Tentò di parare il colpo dicendo che sì, c’era la possibilità di attingere a fondi per la ristrutturazione delle case di montagna se ne avessimo acquistata una e che sicuramente la comunità montana ci avrebbe aiutato a trovare clienti se avessimo aperto una struttura ricettiva in quell’angolo sperduto di mondo.

Mentre noi eravamo lucidi nell’ipotizzare una scommessa così grande come isolarci sui monti Sibillini per aprire un B&B o qualcosa di simile, lui non riusciva neanche a prendere sul serio le sue parole.

Ricordo la stanza male illuminata, l’ufficio e il negozio preda del disordine -chiaro segno della confusione mentale del loro proprietario -, la voce del nostro interlocutore che si faceva mano a mano più bassa, come se stesse parlando da solo nella stanza e si stesse assopendo. La cosa era così palese che io e il mio compagno ci guardammo, chiedendoci se non avessimo dovuto battere le mani per destarlo.

«Ma no, infatti, va bene così. D’altronde è dura vivere in montagna, in inverno ci saremo depressi e avremo fatto la fine dei protagonisti del film Shining.» commentai mestamente in auto sulla strada di ritorno a casa.

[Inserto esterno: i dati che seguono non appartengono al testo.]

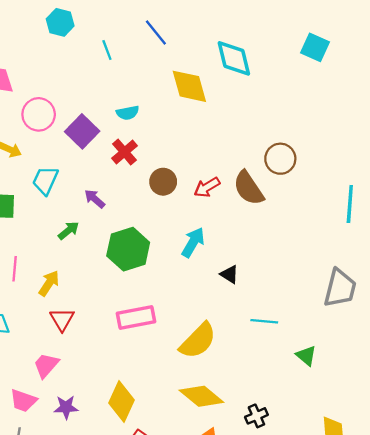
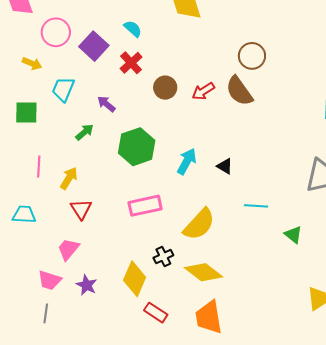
cyan semicircle: (128, 113) -> (133, 29), turned -126
brown circle: (280, 159) -> (252, 56), moved
cyan arrow: (193, 242) -> (187, 161), moved
purple star: (66, 407) -> (87, 285), turned 30
black cross: (256, 416) -> (163, 257), moved

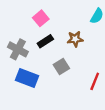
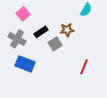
pink square: (41, 18) -> (23, 14), moved
gray square: (61, 67) -> (55, 44), moved

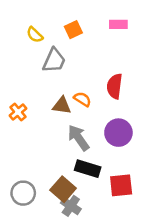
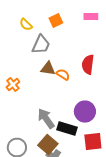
brown triangle: (62, 106) -> (48, 68), moved
purple circle: (118, 133) -> (85, 112), moved
gray arrow: (79, 138) -> (46, 118), moved

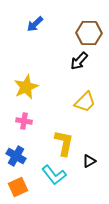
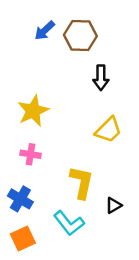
brown hexagon: (89, 33) -> (80, 36), moved
black arrow: (79, 61) -> (101, 78), turned -42

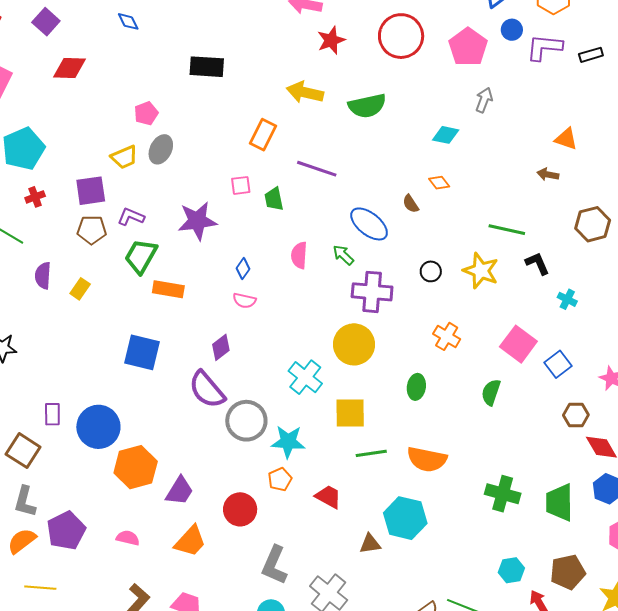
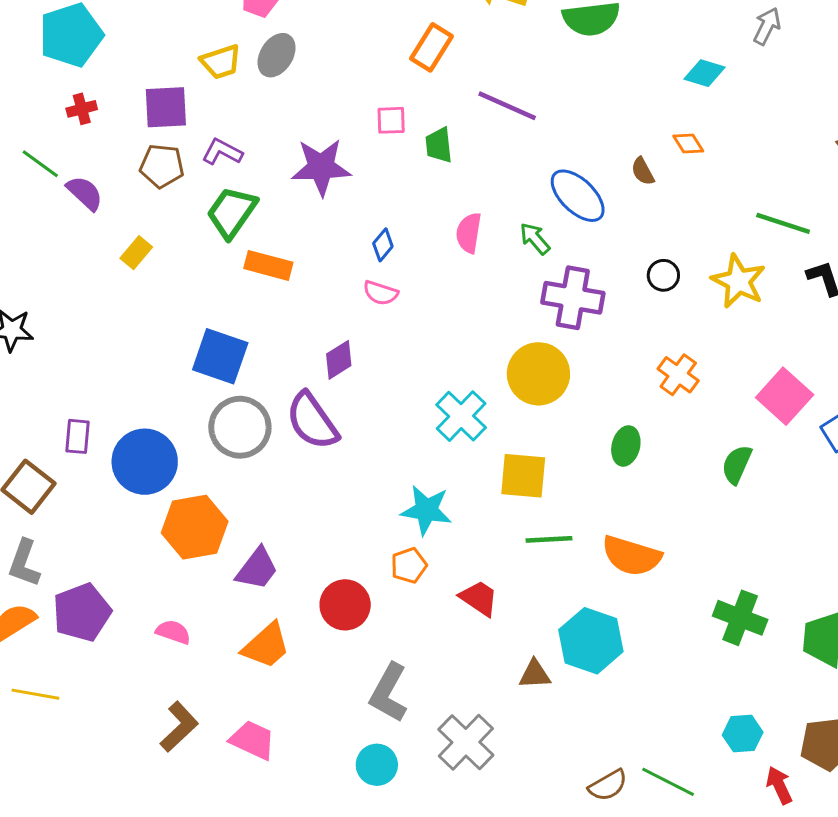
purple semicircle: (43, 276) -> (85, 193), moved, turned 124
gray circle: (246, 421) -> (240, 427), moved

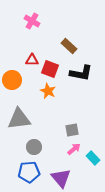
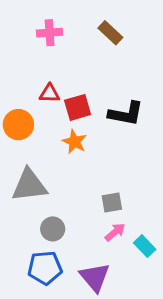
pink cross: (32, 21) -> (50, 33), turned -35
brown rectangle: (69, 46) -> (110, 33), moved
red square: (50, 69) -> (78, 107), turned -36

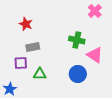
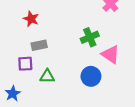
green cross: (77, 40) -> (90, 37), turned -35

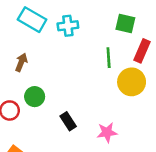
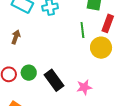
green circle: (35, 97) -> (29, 73), moved
black rectangle: (68, 121) -> (54, 80), size x1.5

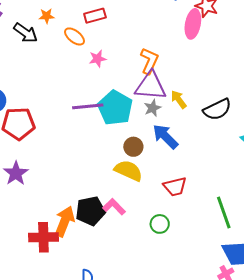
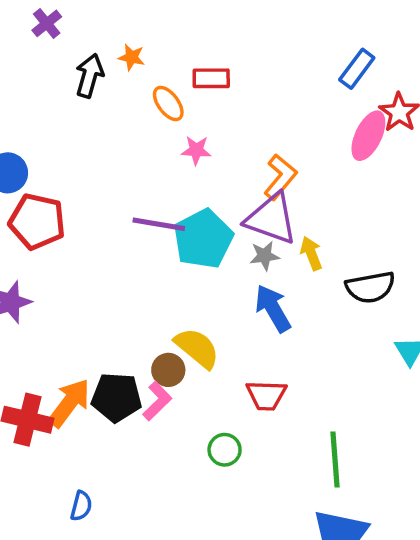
black arrow: (26, 33) -> (89, 76), turned -125
brown circle: (133, 147) -> (168, 370), moved
pink L-shape: (114, 207) -> (157, 401), turned 75

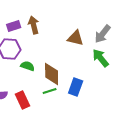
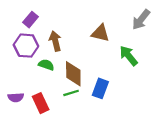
brown arrow: (34, 25) -> (55, 41), moved
purple rectangle: (14, 26) -> (30, 20), turned -32
gray arrow: (103, 34) -> (141, 20), moved

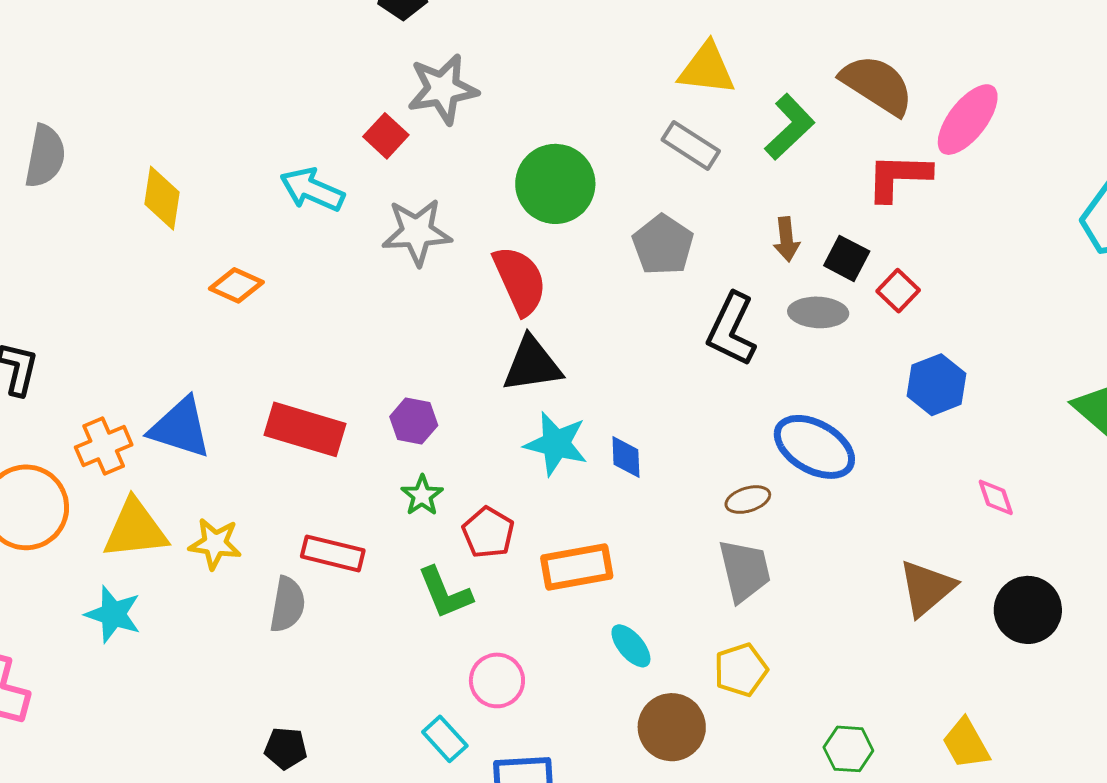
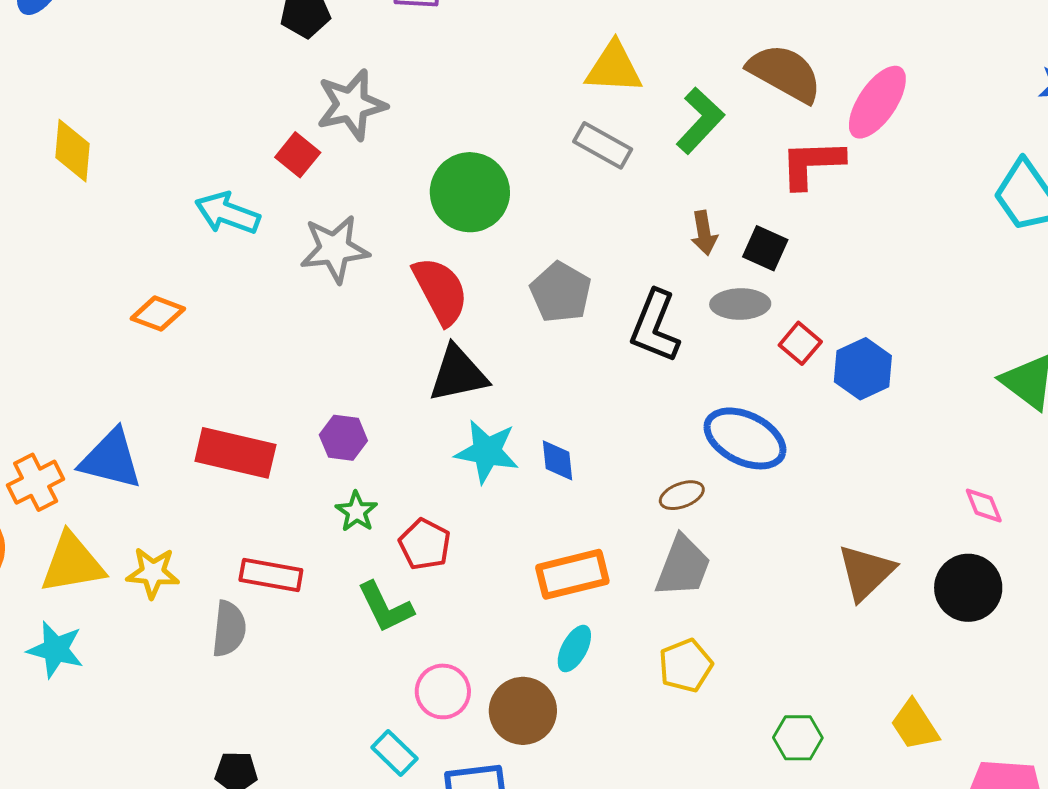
yellow diamond: (162, 198) -> (73, 151), moved
gray pentagon: (663, 245) -> (561, 292), moved
red square: (898, 291) -> (800, 343), moved
pink diamond: (996, 497) -> (984, 505), moved
orange rectangle: (577, 567) -> (572, 574), moved
gray trapezoid: (745, 571) -> (683, 566), turned 38
cyan ellipse: (631, 646) -> (574, 649), turned 72
brown circle: (672, 727) -> (523, 711), moved

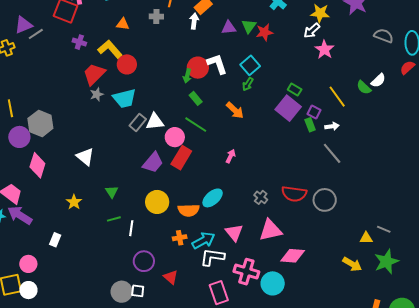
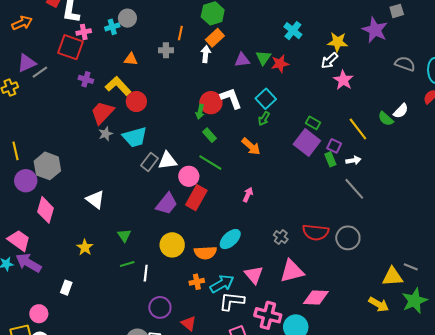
yellow triangle: (366, 238) -> (392, 277), size x1.5

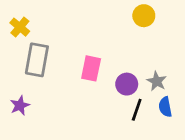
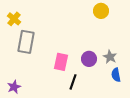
pink rectangle: (91, 68) -> (61, 62), moved
purple star: (20, 105) -> (14, 87), moved
black line: (137, 110) -> (73, 82), moved

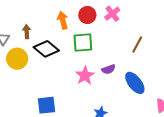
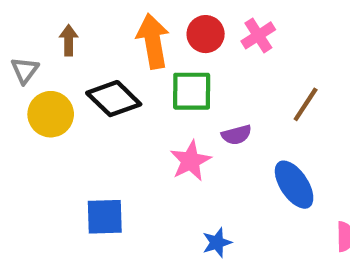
orange arrow: (63, 20) -> (153, 41), size x1.4
brown arrow: (27, 32) -> (69, 40), moved
purple semicircle: (108, 69) -> (236, 135), moved

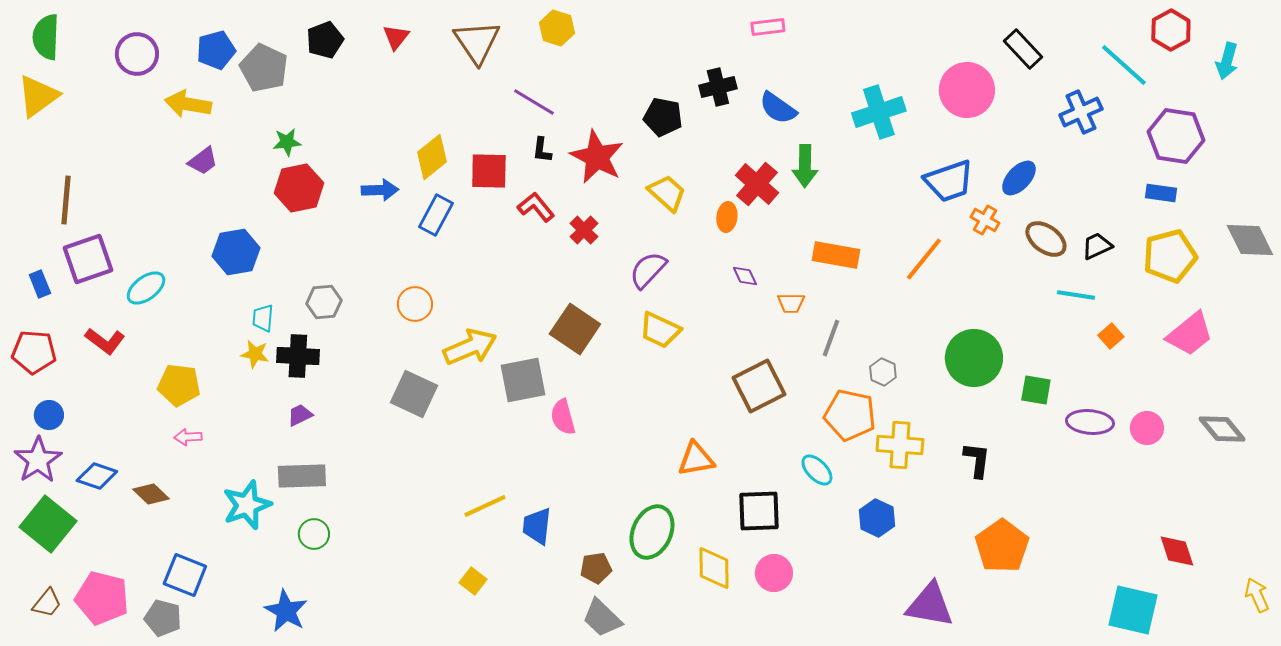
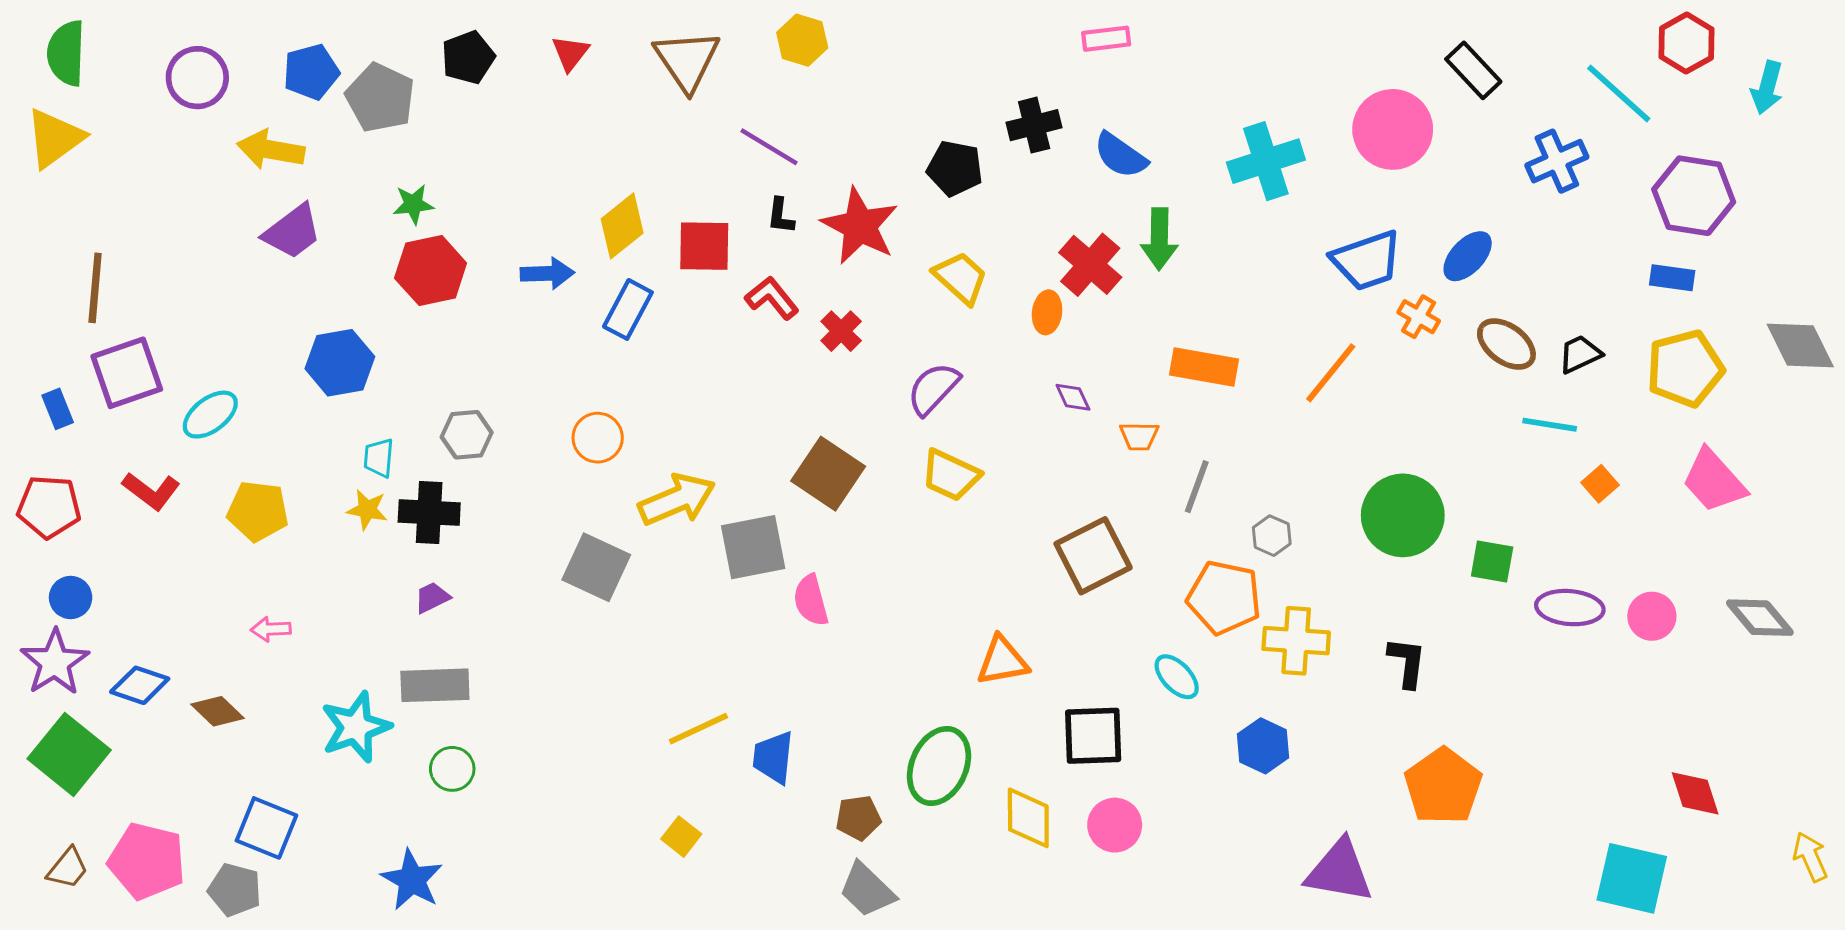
purple trapezoid: (203, 161) -> (292, 232), size x1.4
pink trapezoid: (1190, 334) -> (1714, 481), turned 87
yellow pentagon: (179, 385) -> (258, 511), moved

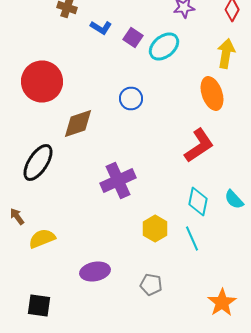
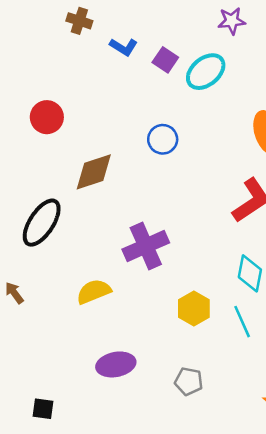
red circle: (42, 82) -> (47, 117), size x0.6
yellow semicircle: (42, 238) -> (94, 292), moved
black square: (39, 306) -> (43, 409), size x0.7

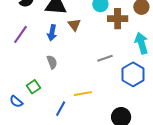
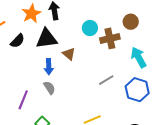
purple line: (20, 34) -> (23, 100), moved
gray semicircle: (52, 62) -> (49, 88), moved

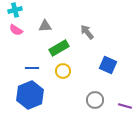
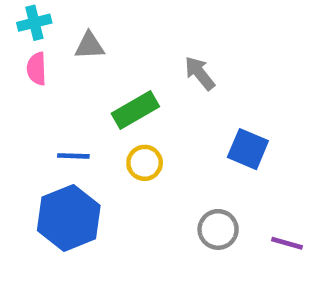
gray triangle: (45, 26) -> (89, 46), moved
pink semicircle: (16, 30) -> (37, 69), turned 56

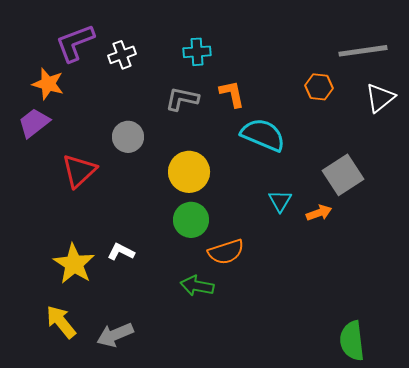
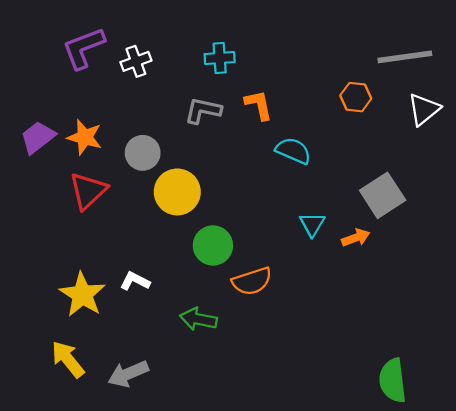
orange star: (48, 84) -> (85, 137), moved
cyan semicircle: (263, 135) -> (293, 151), size x0.7
yellow circle: (189, 172) -> (177, 192), moved
green arrow: (197, 286) -> (198, 319), moved

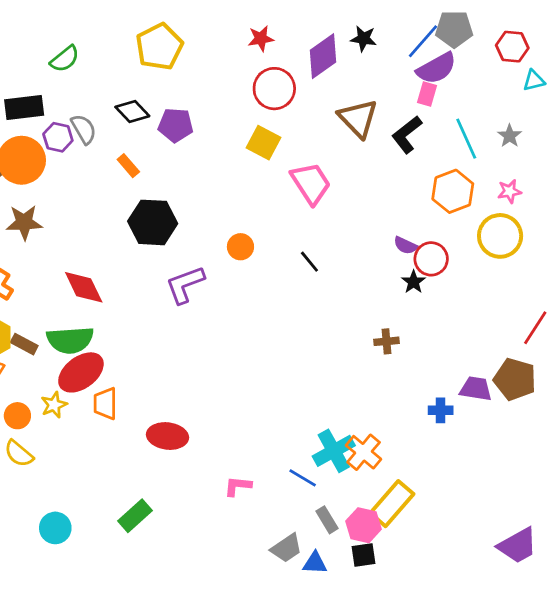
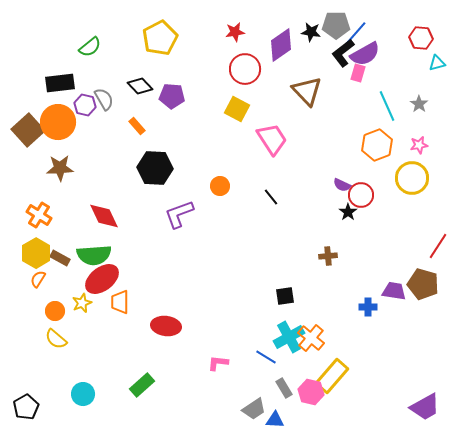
gray pentagon: (454, 29) -> (336, 25), moved
black L-shape: (407, 135) -> (343, 53), moved
black square: (364, 555) -> (285, 296), moved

Con tale considerazione si chiuse il mio primo tentativo di fare un lavoro gratificante e io dopo alcuni mesi passai al lavoro successivo, visto che comunque quello che stavo svolgendo all’epoca non era sufficientemente retribuito. Di nuovo mi ritrovai in un supermercato, con le lunghe ore da passare in cassa.

«Questo è l’ultimo lavoro di merda che faccio» giurai e piena di rancore iniziai quella che per i successivi 7 anni sarebbe stata la mia professione, prima come cassiera e poi come parte del management di filiale.

Per oggi è tutto; sembra che io sia uscita dal tema della rubrica, ma non è così. Il mio libro Red in Italy, come questi articoli, cerca di spiegare come il Made in Italy sia troppo spesso una chimera che nasconde le cose di valore ai forestieri e illude noi italiani con promesse vane.

That’s all folks! Alla prossima puntata.